潤翔妄想です。

BLです。裏はありません。

それでもいいよという方、ご理解のある方のみどうぞ。



S    said



長い長い生放送が終わって、楽屋に向かうまでの間、あちらこちらから声をかけられる。

興奮冷めやらぬとはこのことか。

そんな事を思いながら、返事や挨拶を返す。

でも。


早く…


楽屋で一息つくも、すぐに後輩たちが挨拶にやってきた。みんなキラキラしていて、昔の自分を見ているようだ。後輩たちがひとしきり大騒ぎして去って行き、一瞬の静けさが訪れる。

スマホを確認する。


早く…


総合司会としてまだまだやらなきゃいけないことがある。マネージャー君とともに各方面へ挨拶にまわる。気ばかり焦るが、ここは抜かり無く行わなくては。

でも。


早く…


「お疲れ様でした。これで終わりです。」

マネージャー君の言葉にふぅーっと息をついた。

「準備できたら呼んでください。車、用意しておきます。
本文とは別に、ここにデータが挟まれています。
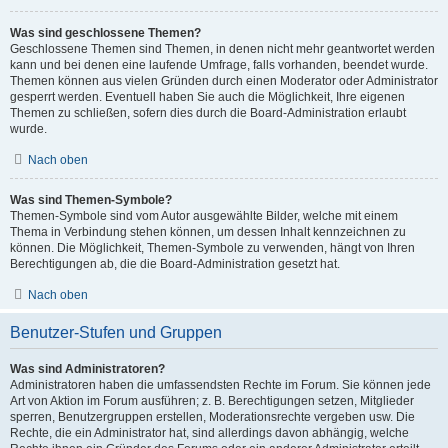
Was sind geschlossene Themen?
Geschlossene Themen sind Themen, in denen nicht mehr geantwortet werden
kann und bei denen eine laufende Umfrage, falls vorhanden, beendet wurde.
Themen können aus vielen Gründen durch einen Moderator oder Administrator
gesperrt werden. Eventuell haben Sie auch die Möglichkeit, Ihre eigenen
Themen zu schließen, sofern dies durch die Board-Administration erlaubt
wurde.
Nach oben
Was sind Themen-Symbole?
Themen-Symbole sind vom Autor ausgewählte Bilder, welche mit einem
Thema in Verbindung stehen können, um dessen Inhalt kennzeichnen zu
können. Die Möglichkeit, Themen-Symbole zu verwenden, hängt von Ihren
Berechtigungen ab, die die Board-Administration gesetzt hat.
Nach oben
Benutzer-Stufen und Gruppen
Was sind Administratoren?
Administratoren haben die umfassendsten Rechte im Forum. Sie können jede
Art von Aktion im Forum ausführen; z. B. Berechtigungen setzen, Mitglieder
sperren, Benutzergruppen erstellen, Moderationsrechte vergeben usw. Die
Rechte, die ein Administrator hat, sind allerdings davon abhängig, welche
」

そう言ってマネージャー君は楽屋を出ていった。


早く…


急いで準備し、マネージャー君の用意した車で、向かうところはひとつ。

焦る自分に若干、苦笑しながらインターフォンを押し、いつもとは変わらないエレベーターの早さにイラつきながらやっとの思いで目指すドアの前に立つ。


早…!!


見ていたかのように、ちょうど開くドア。

そこには会いたくて会いたくて仕方なかった彼。


「おかえり、翔さん」

「ただいま、潤!」


ドアが閉まると共に、俺は潤に飛びついた。


「ふふっ、翔さん、お疲れ様。」

潤は俺を抱きしめ、労いの言葉をかけてくれる。たくさんの人から、色々な人から同じ言葉をかけられたけど、一番聞きたかった人からの言葉。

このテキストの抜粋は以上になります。